◆ EXERCISE REQUIREMENTS: Search the material for the word "текста" and copy each line that holds it.

◆ DATASET RECORDS:

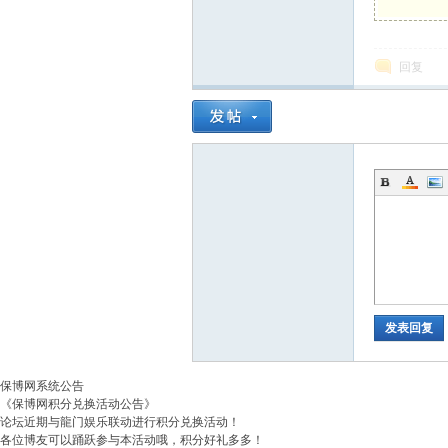
博
回复
网
发表回复
保博网系统公告
《保博网积分兑换活动公告》
论坛近期与龍门娱乐联动进行积分兑换活动！
各位博友可以踊跃参与本活动哦，积分好礼多多！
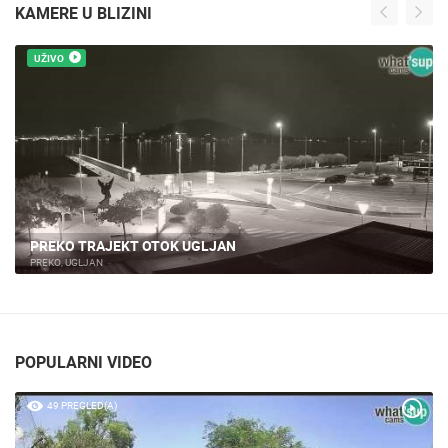
KAMERE U BLIZINI
UŽIVO
NIN - SPOMENIK KNEZU BRANIMIRU
NIN
POPULARNI VIDEO
49 PREGLED(A)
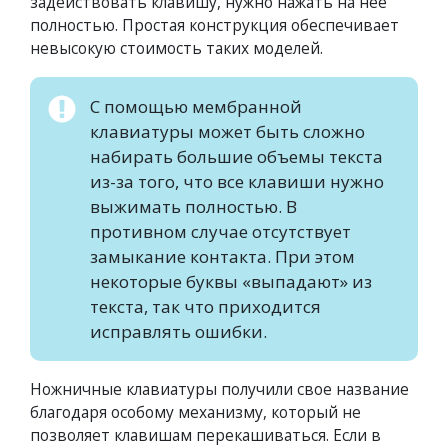
задействовать клавишу, нужно нажать на нее
полностью. Простая конструкция обеспечивает
невысокую стоимость таких моделей.
С помощью мембранной
клавиатуры может быть сложно
набирать большие объемы текста
из-за того, что все клавиши нужно
выжимать полностью. В
противном случае отсутствует
замыкание контакта. При этом
некоторые буквы «выпадают» из
текста, так что приходится
исправлять ошибки.
Ножничные клавиатуры получили свое название
благодаря особому механизму, который не
позволяет клавишам перекашиваться. Если в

◆ WRITTEN SOLUTION:
набирать большие объемы текста
текста, так что приходится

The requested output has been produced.